At their lowest point during the Great Depression, US housing prices sunk 25.9% from the highs of 1928. That had previously been the record drop here in the states — but new data reveals we actually surpassed that low months ago. According to the Zillow Home Value Index, in November of last year, housing prices plunged to full 26% of their highs in 2006. The drop marks the 53rd month in a row that prices have fallen. This graph from ZHVI charts the decline seen in November 2010:
So, to recap: Housing prices are still falling over two years since the bubble first burst, foreclosures continue to run rampant (though among the sparse good news from November’s data was that they’d slowed some), and unemployment continues to hover around 10%. One in ten people in the US, the wealthiest nation in the world, cannot find work.
And though unemployment is nowhere near as high now as it was the last time the housing market hit record lows — in 1933, 25% of Americans were jobless — it’s nonetheless interesting that this, the 2nd worst recession in 100 years, has provoked none of the reformist dialogue that took place in the 30s. In 1933, capitalism itself teetered on the brink, and leading academics and intellectuals dismissed it as a failed system.

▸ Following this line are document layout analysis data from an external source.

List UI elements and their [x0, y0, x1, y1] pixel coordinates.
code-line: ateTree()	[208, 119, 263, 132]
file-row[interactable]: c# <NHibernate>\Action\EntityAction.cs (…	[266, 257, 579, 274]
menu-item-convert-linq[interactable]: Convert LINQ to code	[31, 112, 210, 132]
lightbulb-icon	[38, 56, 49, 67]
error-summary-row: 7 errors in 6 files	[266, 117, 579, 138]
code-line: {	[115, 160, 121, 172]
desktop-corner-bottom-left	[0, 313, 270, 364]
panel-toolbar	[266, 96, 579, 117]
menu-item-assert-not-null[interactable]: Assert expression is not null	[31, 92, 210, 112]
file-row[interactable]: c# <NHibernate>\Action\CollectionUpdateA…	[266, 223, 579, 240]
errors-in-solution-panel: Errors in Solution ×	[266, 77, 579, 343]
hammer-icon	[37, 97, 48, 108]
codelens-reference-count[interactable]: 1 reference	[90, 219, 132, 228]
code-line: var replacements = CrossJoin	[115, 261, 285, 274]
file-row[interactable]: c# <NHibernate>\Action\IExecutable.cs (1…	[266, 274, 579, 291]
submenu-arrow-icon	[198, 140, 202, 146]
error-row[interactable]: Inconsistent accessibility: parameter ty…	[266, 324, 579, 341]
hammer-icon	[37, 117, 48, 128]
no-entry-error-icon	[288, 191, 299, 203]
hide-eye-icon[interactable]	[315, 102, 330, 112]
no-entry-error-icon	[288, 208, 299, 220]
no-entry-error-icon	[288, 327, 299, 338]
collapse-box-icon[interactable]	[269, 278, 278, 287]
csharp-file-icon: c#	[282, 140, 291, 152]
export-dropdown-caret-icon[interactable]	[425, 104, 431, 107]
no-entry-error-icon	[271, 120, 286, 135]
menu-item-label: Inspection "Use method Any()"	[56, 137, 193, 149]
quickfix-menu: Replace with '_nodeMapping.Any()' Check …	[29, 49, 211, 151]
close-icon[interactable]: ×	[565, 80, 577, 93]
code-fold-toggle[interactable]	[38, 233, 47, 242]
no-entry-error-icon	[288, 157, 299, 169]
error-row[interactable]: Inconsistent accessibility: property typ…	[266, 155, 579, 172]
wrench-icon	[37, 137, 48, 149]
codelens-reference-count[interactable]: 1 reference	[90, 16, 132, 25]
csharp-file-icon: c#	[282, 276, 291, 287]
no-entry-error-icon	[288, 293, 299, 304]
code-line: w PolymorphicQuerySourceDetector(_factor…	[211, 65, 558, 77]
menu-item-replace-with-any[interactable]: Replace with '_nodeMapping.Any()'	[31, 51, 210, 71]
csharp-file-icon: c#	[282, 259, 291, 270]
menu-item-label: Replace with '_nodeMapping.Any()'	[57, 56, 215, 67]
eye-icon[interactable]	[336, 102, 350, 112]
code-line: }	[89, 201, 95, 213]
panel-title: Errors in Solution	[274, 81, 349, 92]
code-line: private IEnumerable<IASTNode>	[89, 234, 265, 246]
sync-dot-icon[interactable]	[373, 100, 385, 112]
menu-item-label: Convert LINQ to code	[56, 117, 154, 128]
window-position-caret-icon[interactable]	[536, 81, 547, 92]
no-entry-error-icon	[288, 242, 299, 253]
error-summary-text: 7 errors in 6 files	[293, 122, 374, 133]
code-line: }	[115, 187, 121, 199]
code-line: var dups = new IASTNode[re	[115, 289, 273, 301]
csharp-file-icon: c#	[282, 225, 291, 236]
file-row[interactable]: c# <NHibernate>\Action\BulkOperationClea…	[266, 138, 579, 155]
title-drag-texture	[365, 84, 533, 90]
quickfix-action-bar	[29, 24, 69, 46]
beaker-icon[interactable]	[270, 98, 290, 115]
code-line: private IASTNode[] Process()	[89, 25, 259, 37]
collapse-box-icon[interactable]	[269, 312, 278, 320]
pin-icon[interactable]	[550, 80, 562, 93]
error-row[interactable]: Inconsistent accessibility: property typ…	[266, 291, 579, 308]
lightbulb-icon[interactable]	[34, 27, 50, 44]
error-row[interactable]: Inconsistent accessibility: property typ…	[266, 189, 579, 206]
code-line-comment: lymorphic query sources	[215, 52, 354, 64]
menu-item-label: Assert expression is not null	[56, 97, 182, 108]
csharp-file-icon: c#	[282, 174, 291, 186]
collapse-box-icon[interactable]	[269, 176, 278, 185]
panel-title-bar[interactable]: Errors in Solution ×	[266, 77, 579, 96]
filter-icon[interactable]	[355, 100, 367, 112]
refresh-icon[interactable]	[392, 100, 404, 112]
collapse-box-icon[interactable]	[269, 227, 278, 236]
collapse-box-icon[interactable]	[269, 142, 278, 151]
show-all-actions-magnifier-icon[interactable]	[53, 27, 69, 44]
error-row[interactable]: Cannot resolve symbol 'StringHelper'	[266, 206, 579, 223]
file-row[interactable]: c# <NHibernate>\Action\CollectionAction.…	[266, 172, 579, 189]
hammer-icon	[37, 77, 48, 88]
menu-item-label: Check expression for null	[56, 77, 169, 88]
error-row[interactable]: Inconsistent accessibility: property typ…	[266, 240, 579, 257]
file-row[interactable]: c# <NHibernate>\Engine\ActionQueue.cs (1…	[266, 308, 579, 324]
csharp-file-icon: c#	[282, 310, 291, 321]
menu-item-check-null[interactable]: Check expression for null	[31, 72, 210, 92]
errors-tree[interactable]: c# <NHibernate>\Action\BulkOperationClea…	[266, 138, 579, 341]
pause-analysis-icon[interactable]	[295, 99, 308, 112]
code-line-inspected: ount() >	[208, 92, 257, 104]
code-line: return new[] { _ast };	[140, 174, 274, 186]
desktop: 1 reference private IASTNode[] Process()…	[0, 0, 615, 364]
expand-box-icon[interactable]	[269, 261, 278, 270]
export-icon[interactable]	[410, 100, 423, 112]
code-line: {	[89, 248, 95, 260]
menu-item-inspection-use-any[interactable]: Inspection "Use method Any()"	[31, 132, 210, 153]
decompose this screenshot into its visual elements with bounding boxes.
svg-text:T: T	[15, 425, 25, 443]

Today, many are inclined to view the succeeding decades as a narrative of capitalism triumphant, with economists taming the boom/bust cycle using monetary policy and socialism collapsing at the end of the 80s. But the recent crisis seems to offer an opportunity to reexamine some of the notions about capitalism that we hold as self-evident truths. Take another look at those numbers: The value of Americans’ homes continue to plunge, often until they’re worth far less than their owners originally paid — due to forces now entirely out of their control. Check out that unemployment rate, which still refuses to budge.
And the bust in the market itself, for which honest Americans are now paying, stems directly from the dubious investment decisions of a small handful of the very rich. It’s a well-known story at this point, but I think we should reconsider the conclusion we’ve seemed to have reached thus far: That bankers will be bankers, and occasionally their financial innovations will backfire, and throw entire segments of the economy into disrepair. The recourse thus far has been to install some ill-defined regulations that may or may not tamp down on some of Wall Street’s more odious financial instruments, and hope it won’t happen again. It simply seems odd that we’ve settled for these insufficient measures in the face of such injustice, without pursuing real reform.
It’s just hard not to imagine that we can do better.